Em 2025, o Laboratório de Toxicologia emitiu cerca de 25 mil laudos toxicológicos. Criado em 1933, o laboratório é referência na área e atua, principalmente, em crimes contra a pessoa. Atualmente, a unidade recebe, em média, entre 200 e 300 amostras por dia, encaminhadas pelo Instituto Médico Legal de diversas regiões do estado. A equipe é composta por 13 peritos criminais farmacêuticos e um médico-legista, sendo que cada perito produz, em média, cerca de 200 laudos por mês.
Com o apoio de um sistema de alerta rápido, uma plataforma do governo que funciona de forma integrada, universidades, centros de informação toxicológica e laboratórios especializados comunicam a identificação de novas substâncias em circulação. A partir desse compartilhamento, os laboratórios passam a ser informados rapidamente sobre a existência de compostos inéditos, como as drogas sintéticas.

“À medida que novas substâncias psicoativas surgem a partir de pequenas variações nas moléculas, é necessário desenvolver métodos capazes de identificá-las. Esse processo é fundamental para que essas substâncias possam ser reconhecidas oficialmente, incluídas na legislação e, quando for o caso, classificadas como proibidas”, explica Raquel Carvalho, farmacêutica e perita criminal do Laboratório de Toxicologia.
O farmacêutico forense atua diretamente no desenvolvimento dos métodos utilizados para a identificação das substâncias e na interpretação dos resultados, a partir do conhecimento químico, biológico e dos efeitos das drogas e medicamentos no organismo. O estudo é feito com base em amostras biológicas, como sangue, urina, vísceras e conteúdo estomacal, que são analisadas para identificar a presença das substâncias e avaliar se a quantidade encontrada é tóxica ao organismo ou proibida por lei.
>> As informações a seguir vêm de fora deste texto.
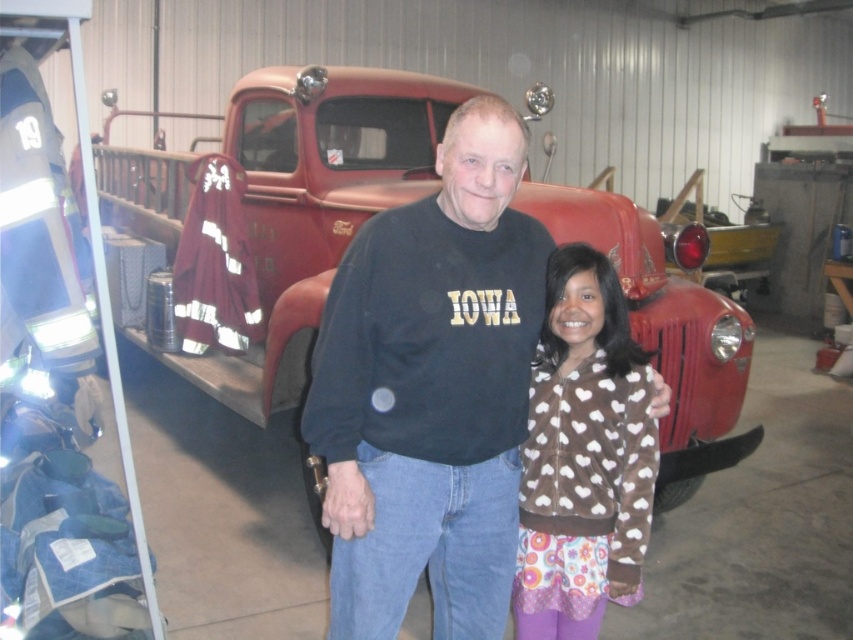 Question: Does black cotton sweatshirt at center appear over metallic red truck at center?

Choices:
 (A) yes
 (B) no

Answer: (B)

Question: Does black cotton sweatshirt at center appear on the left side of metallic red truck at center?

Choices:
 (A) yes
 (B) no

Answer: (B)

Question: Does black cotton sweatshirt at center appear on the left side of metallic red truck at center?

Choices:
 (A) yes
 (B) no

Answer: (B)

Question: Which object is farther from the camera taking this photo?

Choices:
 (A) brown fleece jacket at center
 (B) metallic red truck at center
 (C) black cotton sweatshirt at center

Answer: (B)

Question: Estimate the real-world distances between objects in this image. Which object is closer to the brown fleece jacket at center?

Choices:
 (A) metallic red truck at center
 (B) black cotton sweatshirt at center

Answer: (B)

Question: Which object appears closest to the camera in this image?

Choices:
 (A) brown fleece jacket at center
 (B) metallic red truck at center

Answer: (A) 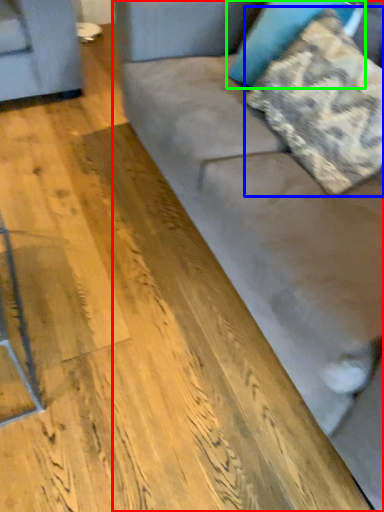 Question: Estimate the real-world distances between objects in this image. Which object is closer to studio couch (highlighted by a red box), pillow (highlighted by a blue box) or pillow (highlighted by a green box)?

Choices:
 (A) pillow
 (B) pillow

Answer: (A)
As análises contam com o auxílio de equipamentos tecnológicos que permitem separar e identificar os compostos químicos com precisão.
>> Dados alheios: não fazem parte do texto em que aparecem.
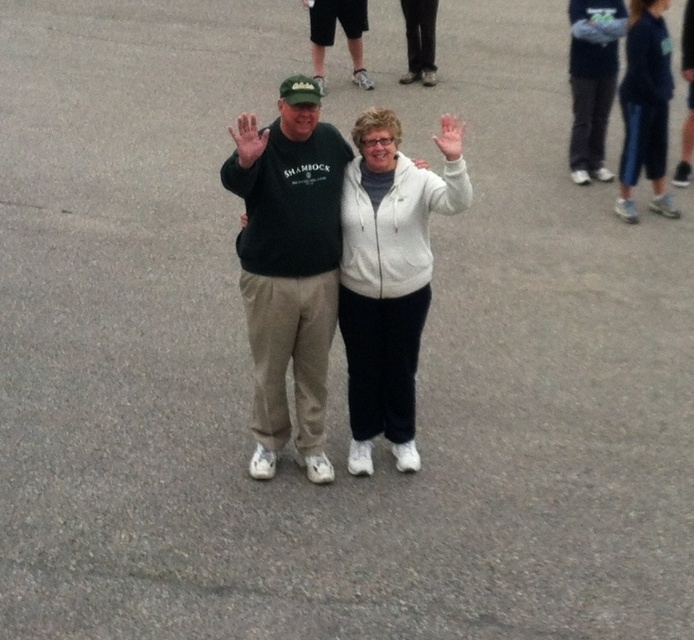 You are standing at the origin point in the image. You need to locate the white fleece jacket at center. Which direction should you move to reach it?

The white fleece jacket at center is located at point 0.434 on the x axis and 0.562 on the y axis. Since you are at the origin, you should move towards the right along the x axis and upwards along the y axis to reach the white fleece jacket at center.

You are a delivery robot with a width of 1.2 meters. You need to pass between the dark green sweatshirt at center and the blue fleece sweatshirt at right. Can you fit through the space between them?

The distance between the dark green sweatshirt at center and the blue fleece sweatshirt at right is 4.86 meters. Since the robot is 1.2 meters wide, it can easily pass through the space between them as the distance is significantly larger than the robot. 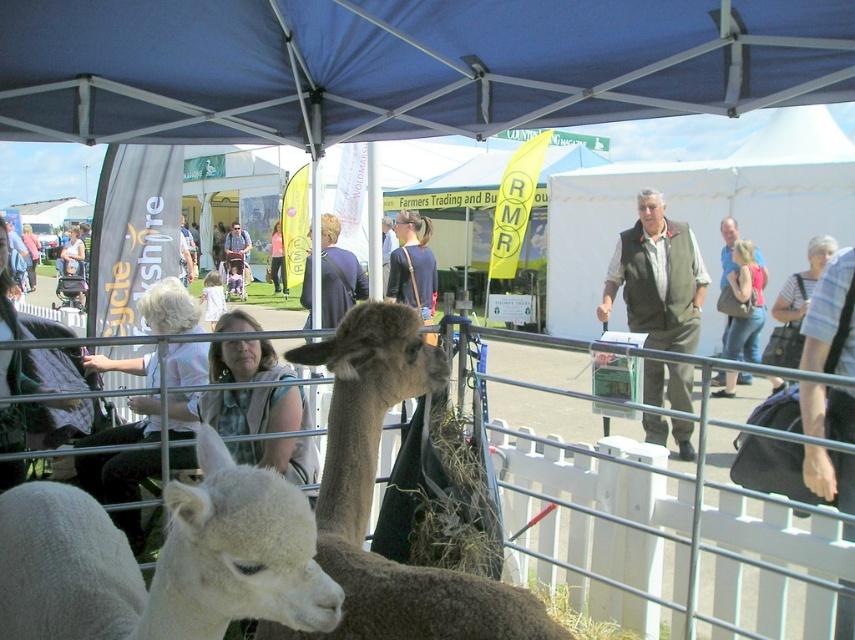 You are standing at the entrance of the fair and want to locate two specific points marked in the image. Which of the two points, point 1 at coordinates point [327,529] or point 2 at coordinates point [724,323], is closer to you?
O trabalho integrado das forças de segurança passa por diversas etapas, que podem começar com uma apreensão realizada pela Polícia Militar, seguir com a investigação da Polícia Civil e, por fim, chegar à Polícia Técnico-Científica, responsável pela perícia das substâncias.
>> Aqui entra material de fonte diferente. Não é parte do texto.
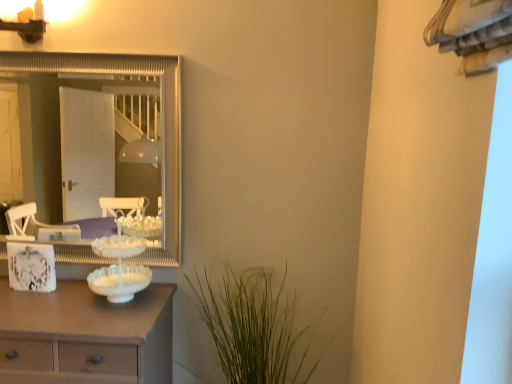 This screenshot has width=512, height=384. Identify the location of free spot in front of white frosted glass candle holder at center. (93, 323). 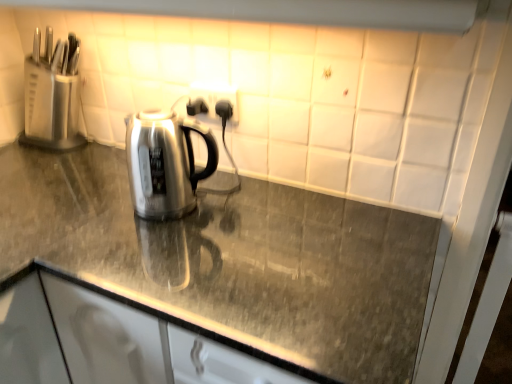 Question: From a real-world perspective, is black plastic outlet at center above or below polished granite countertop at center?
Em casos de homicídio, por exemplo, a análise toxicológica pode ajudar na qualificação do crime, identificando se a causa da morte está relacionada a envenenamento por substâncias proibidas ou a outros agentes químicos. Já em situações de intoxicação involuntária ou overdose, o laudo toxicológico é fundamental para esclarecer as circunstâncias do ocorrido e orientar o andamento das investigações. “O resultado toxicológico ajuda a elucidar o caso e também a nortear o trabalho investigativo”, conclui a perita.